%%
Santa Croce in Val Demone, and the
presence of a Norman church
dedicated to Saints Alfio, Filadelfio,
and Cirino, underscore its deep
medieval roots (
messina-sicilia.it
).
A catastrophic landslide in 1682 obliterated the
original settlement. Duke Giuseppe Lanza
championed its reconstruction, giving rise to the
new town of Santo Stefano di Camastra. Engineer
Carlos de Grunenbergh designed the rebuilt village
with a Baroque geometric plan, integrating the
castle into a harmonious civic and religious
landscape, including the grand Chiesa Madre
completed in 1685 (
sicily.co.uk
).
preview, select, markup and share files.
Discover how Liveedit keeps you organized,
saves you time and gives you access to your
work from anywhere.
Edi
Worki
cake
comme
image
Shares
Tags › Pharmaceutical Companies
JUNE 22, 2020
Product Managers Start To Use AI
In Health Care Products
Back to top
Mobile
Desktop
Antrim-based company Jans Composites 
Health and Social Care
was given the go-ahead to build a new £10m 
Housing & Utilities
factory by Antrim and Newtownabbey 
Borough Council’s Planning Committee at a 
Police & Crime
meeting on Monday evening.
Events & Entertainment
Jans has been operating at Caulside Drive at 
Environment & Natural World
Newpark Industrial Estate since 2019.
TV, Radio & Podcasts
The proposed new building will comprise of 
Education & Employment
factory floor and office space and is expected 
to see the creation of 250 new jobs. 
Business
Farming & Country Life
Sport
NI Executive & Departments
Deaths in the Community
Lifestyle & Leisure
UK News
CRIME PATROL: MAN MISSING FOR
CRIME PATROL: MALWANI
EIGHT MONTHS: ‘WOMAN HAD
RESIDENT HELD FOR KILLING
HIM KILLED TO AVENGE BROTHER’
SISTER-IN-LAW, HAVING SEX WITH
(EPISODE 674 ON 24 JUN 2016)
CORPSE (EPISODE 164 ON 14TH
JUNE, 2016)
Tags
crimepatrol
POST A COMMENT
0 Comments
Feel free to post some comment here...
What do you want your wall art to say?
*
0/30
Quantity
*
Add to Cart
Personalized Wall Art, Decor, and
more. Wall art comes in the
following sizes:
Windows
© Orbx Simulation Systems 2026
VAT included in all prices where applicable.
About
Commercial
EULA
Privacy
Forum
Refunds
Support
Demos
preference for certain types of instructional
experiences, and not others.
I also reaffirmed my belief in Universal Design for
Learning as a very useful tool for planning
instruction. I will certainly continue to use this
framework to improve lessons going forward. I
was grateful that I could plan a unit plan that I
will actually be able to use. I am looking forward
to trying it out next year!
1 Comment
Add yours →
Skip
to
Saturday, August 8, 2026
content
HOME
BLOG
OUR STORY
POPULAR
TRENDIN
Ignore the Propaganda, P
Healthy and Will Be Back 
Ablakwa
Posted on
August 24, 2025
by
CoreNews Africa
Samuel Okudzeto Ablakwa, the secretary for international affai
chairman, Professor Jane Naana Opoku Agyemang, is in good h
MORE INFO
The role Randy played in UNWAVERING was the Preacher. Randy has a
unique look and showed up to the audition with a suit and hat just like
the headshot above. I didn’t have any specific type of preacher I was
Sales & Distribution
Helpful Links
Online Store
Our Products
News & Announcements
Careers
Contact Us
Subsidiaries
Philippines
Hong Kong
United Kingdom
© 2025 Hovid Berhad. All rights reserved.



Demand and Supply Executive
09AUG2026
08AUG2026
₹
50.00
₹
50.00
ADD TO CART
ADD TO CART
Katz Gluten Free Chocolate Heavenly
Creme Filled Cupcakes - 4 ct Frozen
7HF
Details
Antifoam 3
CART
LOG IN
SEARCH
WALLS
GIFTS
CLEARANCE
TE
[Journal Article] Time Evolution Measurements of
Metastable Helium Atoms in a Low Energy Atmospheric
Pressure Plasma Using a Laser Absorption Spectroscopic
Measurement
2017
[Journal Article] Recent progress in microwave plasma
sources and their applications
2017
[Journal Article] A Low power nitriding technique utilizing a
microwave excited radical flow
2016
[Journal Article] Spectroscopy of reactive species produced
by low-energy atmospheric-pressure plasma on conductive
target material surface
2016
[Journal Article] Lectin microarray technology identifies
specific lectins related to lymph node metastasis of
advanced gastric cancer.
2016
%%
- _Work to complete_:
Top to bottom, set down the entries above word for word.

- _Exercise response_:
Santa Croce in Val Demone, and the
presence of a Norman church
dedicated to Saints Alfio, Filadelfio,
and Cirino, underscore its deep
medieval roots (
messina-sicilia.it
).
A catastrophic landslide in 1682 obliterated the
original settlement. Duke Giuseppe Lanza
championed its reconstruction, giving rise to the
new town of Santo Stefano di Camastra. Engineer
Carlos de Grunenbergh designed the rebuilt village
with a Baroque geometric plan, integrating the
castle into a harmonious civic and religious
landscape, including the grand Chiesa Madre
completed in 1685 (
sicily.co.uk
).
preview, select, markup and share files.
Discover how Liveedit keeps you organized,
saves you time and gives you access to your
work from anywhere.
Edi
Worki
cake
comme
image
Shares
Tags › Pharmaceutical Companies
JUNE 22, 2020
Product Managers Start To Use AI
In Health Care Products
Back to top
Mobile
Desktop
Antrim-based company Jans Composites 
Health and Social Care
was given the go-ahead to build a new £10m 
Housing & Utilities
factory by Antrim and Newtownabbey 
Borough Council’s Planning Committee at a 
Police & Crime
meeting on Monday evening.
Events & Entertainment
Jans has been operating at Caulside Drive at 
Environment & Natural World
Newpark Industrial Estate since 2019.
TV, Radio & Podcasts
The proposed new building will comprise of 
Education & Employment
factory floor and office space and is expected 
to see the creation of 250 new jobs. 
Business
Farming & Country Life
Sport
NI Executive & Departments
Deaths in the Community
Lifestyle & Leisure
UK News
CRIME PATROL: MAN MISSING FOR
CRIME PATROL: MALWANI
EIGHT MONTHS: ‘WOMAN HAD
RESIDENT HELD FOR KILLING
HIM KILLED TO AVENGE BROTHER’
SISTER-IN-LAW, HAVING SEX WITH
(EPISODE 674 ON 24 JUN 2016)
CORPSE (EPISODE 164 ON 14TH
JUNE, 2016)
Tags
crimepatrol
POST A COMMENT
0 Comments
Feel free to post some comment here...
What do you want your wall art to say?
*
0/30
Quantity
*
Add to Cart
Personalized Wall Art, Decor, and
more. Wall art comes in the
following sizes:
Windows
© Orbx Simulation Systems 2026
VAT included in all prices where applicable.
About
Commercial
EULA
Privacy
Forum
Refunds
Support
Demos
preference for certain types of instructional
experiences, and not others.
I also reaffirmed my belief in Universal Design for
Learning as a very useful tool for planning
instruction. I will certainly continue to use this
framework to improve lessons going forward. I
was grateful that I could plan a unit plan that I
will actually be able to use. I am looking forward
to trying it out next year!
1 Comment
Add yours →
Skip
to
Saturday, August 8, 2026
content
HOME
BLOG
OUR STORY
POPULAR
TRENDIN
Ignore the Propaganda, P
Healthy and Will Be Back 
Ablakwa
Posted on
August 24, 2025
by
CoreNews Africa
Samuel Okudzeto Ablakwa, the secretary for international affai
chairman, Professor Jane Naana Opoku Agyemang, is in good h
MORE INFO
The role Randy played in UNWAVERING was the Preacher. Randy has a
unique look and showed up to the audition with a suit and hat just like
the headshot above. I didn’t have any specific type of preacher I was
Sales & Distribution
Helpful Links
Online Store
Our Products
News & Announcements
Careers
Contact Us
Subsidiaries
Philippines
Hong Kong
United Kingdom
© 2025 Hovid Berhad. All rights reserved.



Demand and Supply Executive
09AUG2026
08AUG2026
₹
50.00
₹
50.00
ADD TO CART
ADD TO CART
Katz Gluten Free Chocolate Heavenly
Creme Filled Cupcakes - 4 ct Frozen
7HF
Details
Antifoam 3
CART
LOG IN
SEARCH
WALLS
GIFTS
CLEARANCE
TE
[Journal Article] Time Evolution Measurements of
Metastable Helium Atoms in a Low Energy Atmospheric
Pressure Plasma Using a Laser Absorption Spectroscopic
Measurement
2017
[Journal Article] Recent progress in microwave plasma
sources and their applications
2017
[Journal Article] A Low power nitriding technique utilizing a
microwave excited radical flow
2016
[Journal Article] Spectroscopy of reactive species produced
by low-energy atmospheric-pressure plasma on conductive
target material surface
2016
[Journal Article] Lectin microarray technology identifies
specific lectins related to lymph node metastasis of
advanced gastric cancer.
2016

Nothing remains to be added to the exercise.